We also generally suggest against running with the config:
> DebugFlags=NO_CONF_HASH
This could result in unexpected issues if one of the nodes gets out of sync with the slurm.conf on the controller.
Thanks,
--Nate
|
Created attachment 19991 [details] slurm.conf file Hi, Running 19.05.8 -- there are plans to upgrade in the upcoming weeks. In the meantime, we're seeing that all new jobs submitted to our system drop immediately into a Pending state with Reason=(BeginTime). I see in the slurmctld log a few curious entries: Many requeues: [2021-06-17T09:21:33.201] Requeuing JobId=3977254 Many failed prolog runs: [2021-06-17T09:21:33.204] error: prolog_slurmctld JobId=3977980 prolog exit status 99:0 Many attempted allocations that still result in PD state: [2021-06-17T09:21:32.791] sched: Allocate JobId=3977407 NodeList=cnode038 #CPUs=1 Partition=high_mem Many issues with RPC counts: [2021-06-17T09:21:30.716] sched: 233 pending RPCs at cycle end, consider configuring max_rpc_cnt I've attached our slurm.conf, and please note we run SLURM along with Bright Computing.
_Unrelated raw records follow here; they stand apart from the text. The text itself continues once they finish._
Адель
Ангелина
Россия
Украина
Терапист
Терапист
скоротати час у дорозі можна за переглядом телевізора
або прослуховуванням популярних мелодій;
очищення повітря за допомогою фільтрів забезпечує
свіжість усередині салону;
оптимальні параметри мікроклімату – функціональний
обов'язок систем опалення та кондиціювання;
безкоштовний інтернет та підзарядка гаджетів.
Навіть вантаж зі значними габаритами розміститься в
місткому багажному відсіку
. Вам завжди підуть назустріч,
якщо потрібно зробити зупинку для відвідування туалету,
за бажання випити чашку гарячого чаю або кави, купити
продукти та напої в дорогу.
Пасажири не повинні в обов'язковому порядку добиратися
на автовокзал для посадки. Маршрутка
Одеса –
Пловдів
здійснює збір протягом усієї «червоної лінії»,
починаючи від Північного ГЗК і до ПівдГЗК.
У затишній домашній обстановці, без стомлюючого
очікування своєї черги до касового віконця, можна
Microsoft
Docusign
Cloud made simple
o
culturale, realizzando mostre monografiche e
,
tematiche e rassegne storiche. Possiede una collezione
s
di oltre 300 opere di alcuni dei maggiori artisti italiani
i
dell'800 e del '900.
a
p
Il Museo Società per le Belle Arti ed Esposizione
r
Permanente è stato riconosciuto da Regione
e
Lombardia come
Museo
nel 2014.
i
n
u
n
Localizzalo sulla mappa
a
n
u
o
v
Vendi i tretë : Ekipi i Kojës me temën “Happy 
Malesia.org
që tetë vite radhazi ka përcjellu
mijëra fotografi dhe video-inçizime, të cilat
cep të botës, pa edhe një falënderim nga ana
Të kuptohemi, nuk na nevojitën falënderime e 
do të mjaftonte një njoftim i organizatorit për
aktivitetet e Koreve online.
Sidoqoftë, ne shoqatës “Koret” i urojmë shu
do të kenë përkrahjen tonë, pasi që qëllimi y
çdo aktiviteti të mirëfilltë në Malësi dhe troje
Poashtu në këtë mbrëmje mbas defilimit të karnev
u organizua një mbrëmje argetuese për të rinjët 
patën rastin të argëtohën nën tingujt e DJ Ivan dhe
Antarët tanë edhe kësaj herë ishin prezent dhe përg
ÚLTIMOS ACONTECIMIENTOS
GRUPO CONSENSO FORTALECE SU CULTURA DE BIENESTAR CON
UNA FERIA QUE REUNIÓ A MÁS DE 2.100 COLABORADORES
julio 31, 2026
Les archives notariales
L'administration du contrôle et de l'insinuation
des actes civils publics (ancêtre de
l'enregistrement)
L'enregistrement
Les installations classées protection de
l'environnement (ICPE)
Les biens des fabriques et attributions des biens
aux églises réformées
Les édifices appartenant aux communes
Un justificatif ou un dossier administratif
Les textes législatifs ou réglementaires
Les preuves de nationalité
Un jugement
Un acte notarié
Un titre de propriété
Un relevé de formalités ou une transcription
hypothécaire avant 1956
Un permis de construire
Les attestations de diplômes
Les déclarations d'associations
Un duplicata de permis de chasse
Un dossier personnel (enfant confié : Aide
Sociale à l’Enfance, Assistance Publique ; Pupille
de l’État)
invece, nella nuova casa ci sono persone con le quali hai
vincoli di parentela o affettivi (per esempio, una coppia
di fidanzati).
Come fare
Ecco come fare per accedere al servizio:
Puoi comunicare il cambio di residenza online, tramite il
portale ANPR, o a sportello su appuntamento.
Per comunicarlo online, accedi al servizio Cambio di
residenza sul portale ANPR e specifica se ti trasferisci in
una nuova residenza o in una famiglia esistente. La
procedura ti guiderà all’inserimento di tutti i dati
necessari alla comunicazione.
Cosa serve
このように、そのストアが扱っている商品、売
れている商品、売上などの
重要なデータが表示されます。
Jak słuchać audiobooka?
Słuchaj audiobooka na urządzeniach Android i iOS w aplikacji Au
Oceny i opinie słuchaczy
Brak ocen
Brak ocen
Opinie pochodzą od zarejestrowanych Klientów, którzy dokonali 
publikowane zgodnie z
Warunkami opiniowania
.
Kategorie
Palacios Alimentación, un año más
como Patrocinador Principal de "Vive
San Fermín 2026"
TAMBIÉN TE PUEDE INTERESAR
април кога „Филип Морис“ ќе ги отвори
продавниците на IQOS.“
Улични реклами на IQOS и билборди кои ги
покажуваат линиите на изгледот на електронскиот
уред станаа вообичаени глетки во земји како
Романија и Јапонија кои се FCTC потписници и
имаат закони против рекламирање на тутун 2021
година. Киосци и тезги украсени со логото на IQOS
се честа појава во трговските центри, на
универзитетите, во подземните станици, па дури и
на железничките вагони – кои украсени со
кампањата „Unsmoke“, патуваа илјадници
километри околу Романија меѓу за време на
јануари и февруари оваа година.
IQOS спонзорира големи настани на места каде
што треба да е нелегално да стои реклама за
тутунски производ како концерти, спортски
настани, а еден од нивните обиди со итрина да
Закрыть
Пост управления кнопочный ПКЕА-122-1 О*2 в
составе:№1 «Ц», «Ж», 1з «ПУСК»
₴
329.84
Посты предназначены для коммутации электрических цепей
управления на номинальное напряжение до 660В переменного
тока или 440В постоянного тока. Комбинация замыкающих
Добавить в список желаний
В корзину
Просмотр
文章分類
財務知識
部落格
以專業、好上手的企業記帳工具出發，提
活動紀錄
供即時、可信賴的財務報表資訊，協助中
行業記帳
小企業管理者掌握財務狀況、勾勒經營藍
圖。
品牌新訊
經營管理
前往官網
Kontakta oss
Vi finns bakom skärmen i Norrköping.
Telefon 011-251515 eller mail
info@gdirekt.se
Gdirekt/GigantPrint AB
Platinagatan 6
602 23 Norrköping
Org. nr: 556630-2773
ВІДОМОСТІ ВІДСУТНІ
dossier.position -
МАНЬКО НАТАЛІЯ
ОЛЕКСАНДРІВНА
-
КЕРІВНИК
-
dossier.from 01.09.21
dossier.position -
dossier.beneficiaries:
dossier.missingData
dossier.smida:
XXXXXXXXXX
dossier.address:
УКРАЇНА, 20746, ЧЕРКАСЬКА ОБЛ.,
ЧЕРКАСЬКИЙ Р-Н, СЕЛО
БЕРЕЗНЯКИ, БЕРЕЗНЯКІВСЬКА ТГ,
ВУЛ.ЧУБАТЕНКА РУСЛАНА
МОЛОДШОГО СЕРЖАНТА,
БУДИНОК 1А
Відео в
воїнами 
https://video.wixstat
I will attach the log in a future message. I have looked through some other bug reports on this issue and have not been able to find a solution that pertains to 19.05.8. I have attempted to hold an release jobs as well as pushing the starttime of jobs. Both cases lead test jobs to the same result of Pending with BeginTime as the reason. We do run with a multifactor priority scheme using age. I see hints that this could be related. Currently, no users can run new jobs on the system. We do still have some jobs running from before whatever hiccough started this.